### Prompt
Here are the records. Write out exactly the lines between the one holding "Máy khoan Maktec MT603" and the one holding "pour répondre à votre demande.", inclusive.
##### Supplied data #####
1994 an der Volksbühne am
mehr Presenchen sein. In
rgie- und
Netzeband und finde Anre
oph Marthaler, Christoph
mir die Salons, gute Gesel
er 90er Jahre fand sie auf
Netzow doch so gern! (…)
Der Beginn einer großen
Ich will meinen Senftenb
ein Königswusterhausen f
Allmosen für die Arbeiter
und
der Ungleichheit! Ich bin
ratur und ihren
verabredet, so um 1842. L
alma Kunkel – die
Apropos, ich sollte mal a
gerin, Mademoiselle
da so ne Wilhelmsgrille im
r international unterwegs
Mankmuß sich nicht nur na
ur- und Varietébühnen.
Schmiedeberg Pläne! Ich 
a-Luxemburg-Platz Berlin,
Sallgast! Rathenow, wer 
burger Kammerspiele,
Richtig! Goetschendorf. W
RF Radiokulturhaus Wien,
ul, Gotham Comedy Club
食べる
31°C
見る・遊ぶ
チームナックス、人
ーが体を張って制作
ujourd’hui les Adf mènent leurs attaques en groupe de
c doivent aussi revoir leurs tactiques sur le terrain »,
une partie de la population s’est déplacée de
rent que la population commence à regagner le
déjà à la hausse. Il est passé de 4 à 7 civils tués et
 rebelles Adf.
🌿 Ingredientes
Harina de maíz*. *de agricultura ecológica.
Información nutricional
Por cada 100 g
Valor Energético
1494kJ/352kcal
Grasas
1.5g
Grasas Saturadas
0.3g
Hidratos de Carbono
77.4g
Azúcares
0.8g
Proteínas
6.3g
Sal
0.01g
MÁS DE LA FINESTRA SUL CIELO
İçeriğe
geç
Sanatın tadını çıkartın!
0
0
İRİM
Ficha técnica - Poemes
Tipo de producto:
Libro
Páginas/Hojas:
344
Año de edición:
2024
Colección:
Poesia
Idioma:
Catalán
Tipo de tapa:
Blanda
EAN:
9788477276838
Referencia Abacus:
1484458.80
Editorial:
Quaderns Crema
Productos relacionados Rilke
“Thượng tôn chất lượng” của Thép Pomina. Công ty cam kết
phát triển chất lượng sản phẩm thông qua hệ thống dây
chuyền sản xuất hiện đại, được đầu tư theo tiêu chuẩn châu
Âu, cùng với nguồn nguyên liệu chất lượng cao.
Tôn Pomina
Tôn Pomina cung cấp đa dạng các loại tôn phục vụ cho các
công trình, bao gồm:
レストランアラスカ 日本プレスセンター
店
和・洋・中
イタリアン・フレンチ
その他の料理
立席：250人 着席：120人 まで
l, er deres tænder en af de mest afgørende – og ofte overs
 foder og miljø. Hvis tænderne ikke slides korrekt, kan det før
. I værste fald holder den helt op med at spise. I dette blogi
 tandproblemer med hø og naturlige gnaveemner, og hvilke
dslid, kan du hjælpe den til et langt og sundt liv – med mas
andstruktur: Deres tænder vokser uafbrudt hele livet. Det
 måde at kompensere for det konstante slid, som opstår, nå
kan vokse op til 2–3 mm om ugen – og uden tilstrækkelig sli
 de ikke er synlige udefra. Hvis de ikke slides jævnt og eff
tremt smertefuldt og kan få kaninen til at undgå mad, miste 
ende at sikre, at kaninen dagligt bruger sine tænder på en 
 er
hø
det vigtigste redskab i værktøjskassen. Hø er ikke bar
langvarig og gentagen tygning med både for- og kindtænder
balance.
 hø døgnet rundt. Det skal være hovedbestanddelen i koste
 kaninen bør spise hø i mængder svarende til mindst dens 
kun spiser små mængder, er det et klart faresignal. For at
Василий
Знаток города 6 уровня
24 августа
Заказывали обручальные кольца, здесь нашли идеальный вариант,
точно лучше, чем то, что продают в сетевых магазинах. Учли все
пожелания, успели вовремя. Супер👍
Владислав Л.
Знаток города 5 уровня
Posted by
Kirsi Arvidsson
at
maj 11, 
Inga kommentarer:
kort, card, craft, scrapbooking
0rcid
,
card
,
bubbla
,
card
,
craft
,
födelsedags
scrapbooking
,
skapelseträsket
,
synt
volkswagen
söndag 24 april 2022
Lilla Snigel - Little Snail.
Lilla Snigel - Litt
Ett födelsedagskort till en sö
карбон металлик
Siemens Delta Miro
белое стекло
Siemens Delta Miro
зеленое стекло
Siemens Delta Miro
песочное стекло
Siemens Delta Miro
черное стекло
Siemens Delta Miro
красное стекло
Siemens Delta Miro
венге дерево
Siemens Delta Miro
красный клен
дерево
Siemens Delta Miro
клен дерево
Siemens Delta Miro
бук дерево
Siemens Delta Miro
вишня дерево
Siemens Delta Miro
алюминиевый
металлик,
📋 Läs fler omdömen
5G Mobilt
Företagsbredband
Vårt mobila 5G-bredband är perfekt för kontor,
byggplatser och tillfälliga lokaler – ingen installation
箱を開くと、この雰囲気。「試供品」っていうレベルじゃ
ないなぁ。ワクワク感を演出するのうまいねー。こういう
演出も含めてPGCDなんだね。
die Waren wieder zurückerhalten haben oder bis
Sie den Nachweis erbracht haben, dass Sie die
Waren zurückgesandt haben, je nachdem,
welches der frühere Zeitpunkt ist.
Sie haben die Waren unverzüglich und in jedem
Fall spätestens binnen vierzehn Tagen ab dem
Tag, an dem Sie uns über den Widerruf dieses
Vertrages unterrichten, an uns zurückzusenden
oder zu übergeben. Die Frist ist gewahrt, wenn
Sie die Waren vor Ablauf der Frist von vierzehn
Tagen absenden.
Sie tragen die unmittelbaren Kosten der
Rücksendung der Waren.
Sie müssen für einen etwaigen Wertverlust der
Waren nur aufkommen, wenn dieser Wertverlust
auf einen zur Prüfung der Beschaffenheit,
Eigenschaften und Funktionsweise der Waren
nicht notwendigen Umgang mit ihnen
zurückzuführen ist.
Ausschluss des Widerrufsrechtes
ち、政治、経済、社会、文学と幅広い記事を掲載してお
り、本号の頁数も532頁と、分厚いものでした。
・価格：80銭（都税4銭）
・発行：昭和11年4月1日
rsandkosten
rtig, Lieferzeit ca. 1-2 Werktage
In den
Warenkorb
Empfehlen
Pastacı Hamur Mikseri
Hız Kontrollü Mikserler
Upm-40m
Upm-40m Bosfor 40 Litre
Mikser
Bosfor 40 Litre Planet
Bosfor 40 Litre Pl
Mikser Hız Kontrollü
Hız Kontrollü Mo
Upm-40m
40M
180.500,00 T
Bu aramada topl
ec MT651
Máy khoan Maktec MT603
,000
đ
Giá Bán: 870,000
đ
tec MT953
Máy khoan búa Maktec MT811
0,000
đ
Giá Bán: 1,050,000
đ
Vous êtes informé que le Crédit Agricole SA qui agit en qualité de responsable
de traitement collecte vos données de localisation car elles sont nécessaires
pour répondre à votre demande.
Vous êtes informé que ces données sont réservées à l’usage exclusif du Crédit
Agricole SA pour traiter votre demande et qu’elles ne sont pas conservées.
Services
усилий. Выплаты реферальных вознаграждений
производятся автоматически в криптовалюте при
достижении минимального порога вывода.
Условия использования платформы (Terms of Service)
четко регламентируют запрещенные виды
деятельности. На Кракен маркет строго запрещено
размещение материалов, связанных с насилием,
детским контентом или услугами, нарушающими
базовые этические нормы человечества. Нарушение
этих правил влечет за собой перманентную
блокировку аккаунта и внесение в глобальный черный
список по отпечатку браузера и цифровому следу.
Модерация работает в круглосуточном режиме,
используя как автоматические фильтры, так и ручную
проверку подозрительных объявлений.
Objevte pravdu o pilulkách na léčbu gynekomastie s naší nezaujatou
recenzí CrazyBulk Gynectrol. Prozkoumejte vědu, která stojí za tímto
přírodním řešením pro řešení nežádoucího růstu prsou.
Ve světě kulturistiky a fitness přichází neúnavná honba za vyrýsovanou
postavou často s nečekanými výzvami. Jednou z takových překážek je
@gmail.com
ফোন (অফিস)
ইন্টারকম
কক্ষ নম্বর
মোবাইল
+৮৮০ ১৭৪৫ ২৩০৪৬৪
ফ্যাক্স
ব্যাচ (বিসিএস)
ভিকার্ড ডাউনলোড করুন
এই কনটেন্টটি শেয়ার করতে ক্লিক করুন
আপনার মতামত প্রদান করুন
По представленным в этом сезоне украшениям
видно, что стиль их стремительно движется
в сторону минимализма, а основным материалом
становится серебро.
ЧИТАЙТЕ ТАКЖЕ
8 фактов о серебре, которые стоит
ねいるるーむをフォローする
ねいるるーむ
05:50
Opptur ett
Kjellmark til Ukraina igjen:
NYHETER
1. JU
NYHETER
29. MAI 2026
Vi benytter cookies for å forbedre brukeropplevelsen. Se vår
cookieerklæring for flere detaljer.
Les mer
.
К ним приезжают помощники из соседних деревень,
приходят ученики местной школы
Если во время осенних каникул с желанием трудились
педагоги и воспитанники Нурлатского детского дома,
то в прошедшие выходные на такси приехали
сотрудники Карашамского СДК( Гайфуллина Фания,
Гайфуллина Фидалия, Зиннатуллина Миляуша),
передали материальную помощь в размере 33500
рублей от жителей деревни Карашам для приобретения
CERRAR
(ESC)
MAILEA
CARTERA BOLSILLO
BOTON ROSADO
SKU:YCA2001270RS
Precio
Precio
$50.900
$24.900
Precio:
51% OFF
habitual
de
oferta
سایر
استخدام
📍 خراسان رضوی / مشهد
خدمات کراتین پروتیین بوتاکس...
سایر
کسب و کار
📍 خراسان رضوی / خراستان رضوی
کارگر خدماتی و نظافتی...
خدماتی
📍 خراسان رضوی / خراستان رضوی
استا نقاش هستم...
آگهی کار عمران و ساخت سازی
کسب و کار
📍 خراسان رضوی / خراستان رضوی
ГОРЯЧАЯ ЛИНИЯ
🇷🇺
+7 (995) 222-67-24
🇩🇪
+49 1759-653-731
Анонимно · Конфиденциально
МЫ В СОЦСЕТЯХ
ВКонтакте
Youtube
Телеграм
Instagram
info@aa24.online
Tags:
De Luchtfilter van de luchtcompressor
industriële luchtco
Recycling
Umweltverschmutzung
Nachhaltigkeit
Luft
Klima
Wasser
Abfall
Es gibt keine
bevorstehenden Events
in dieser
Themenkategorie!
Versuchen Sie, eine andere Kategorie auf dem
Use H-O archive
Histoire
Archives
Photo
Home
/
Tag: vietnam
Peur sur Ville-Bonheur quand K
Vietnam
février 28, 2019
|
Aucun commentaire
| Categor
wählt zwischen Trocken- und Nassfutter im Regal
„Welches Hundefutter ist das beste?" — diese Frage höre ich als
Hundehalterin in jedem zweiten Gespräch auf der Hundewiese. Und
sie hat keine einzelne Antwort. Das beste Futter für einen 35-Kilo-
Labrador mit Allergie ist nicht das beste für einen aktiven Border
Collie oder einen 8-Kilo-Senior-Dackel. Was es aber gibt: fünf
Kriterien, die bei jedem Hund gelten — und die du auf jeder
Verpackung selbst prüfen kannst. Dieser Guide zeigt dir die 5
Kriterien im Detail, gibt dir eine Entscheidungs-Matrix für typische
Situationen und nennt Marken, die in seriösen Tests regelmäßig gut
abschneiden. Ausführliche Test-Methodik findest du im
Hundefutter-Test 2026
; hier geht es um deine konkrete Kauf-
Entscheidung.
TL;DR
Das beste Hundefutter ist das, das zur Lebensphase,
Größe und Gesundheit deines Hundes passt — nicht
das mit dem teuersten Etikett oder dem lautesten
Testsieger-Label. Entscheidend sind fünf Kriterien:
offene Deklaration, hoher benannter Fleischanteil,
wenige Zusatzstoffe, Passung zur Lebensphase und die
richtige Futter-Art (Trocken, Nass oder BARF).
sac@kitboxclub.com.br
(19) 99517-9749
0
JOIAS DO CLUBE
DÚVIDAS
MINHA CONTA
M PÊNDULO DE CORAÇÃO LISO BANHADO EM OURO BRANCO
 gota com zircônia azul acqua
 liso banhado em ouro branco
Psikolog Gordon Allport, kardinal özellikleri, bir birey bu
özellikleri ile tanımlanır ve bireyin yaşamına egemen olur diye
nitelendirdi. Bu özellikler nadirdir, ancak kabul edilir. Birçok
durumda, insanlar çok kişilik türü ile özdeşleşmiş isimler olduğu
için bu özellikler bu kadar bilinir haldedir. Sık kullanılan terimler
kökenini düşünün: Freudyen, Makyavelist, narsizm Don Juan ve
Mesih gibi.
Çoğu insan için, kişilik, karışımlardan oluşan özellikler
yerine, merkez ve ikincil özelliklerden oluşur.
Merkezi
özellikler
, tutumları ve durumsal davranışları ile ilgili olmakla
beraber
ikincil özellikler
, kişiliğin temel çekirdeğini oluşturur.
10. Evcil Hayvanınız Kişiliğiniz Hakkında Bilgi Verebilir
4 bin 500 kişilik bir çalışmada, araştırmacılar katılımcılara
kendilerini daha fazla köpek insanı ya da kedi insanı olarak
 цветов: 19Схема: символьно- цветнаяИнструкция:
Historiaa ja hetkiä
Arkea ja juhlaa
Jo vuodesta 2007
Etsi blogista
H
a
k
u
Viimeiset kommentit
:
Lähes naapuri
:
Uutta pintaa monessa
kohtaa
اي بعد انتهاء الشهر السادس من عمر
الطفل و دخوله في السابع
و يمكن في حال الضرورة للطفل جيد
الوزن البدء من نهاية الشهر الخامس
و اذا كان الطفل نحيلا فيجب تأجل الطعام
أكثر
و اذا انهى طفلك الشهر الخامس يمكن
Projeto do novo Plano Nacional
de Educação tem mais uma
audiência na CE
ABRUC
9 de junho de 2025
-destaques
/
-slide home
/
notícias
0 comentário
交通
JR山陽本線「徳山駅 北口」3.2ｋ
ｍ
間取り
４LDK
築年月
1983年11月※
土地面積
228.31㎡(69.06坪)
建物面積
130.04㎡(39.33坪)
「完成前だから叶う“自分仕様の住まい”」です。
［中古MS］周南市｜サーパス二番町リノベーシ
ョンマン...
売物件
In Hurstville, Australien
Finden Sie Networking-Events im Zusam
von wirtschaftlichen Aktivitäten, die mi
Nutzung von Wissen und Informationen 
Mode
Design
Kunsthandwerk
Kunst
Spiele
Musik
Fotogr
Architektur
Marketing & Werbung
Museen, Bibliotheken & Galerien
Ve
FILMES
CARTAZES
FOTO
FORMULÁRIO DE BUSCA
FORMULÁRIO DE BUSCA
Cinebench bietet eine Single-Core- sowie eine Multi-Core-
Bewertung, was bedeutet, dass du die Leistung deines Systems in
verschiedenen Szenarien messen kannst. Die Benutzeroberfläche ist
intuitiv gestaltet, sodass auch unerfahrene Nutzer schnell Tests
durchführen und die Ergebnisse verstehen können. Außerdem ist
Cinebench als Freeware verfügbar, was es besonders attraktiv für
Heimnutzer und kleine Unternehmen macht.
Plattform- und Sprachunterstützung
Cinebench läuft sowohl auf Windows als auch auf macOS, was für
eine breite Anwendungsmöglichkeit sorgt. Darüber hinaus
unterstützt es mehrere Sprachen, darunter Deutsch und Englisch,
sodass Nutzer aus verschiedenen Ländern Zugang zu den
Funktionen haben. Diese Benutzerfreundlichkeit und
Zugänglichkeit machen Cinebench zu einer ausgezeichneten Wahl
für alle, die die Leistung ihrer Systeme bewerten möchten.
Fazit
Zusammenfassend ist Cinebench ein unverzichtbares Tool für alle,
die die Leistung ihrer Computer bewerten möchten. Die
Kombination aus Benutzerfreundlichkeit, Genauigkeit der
#####
### Exercise response
Máy khoan Maktec MT603
,000
đ
Giá Bán: 870,000
đ
tec MT953
Máy khoan búa Maktec MT811
0,000
đ
Giá Bán: 1,050,000
đ
Vous êtes informé que le Crédit Agricole SA qui agit en qualité de responsable
de traitement collecte vos données de localisation car elles sont nécessaires
pour répondre à votre demande.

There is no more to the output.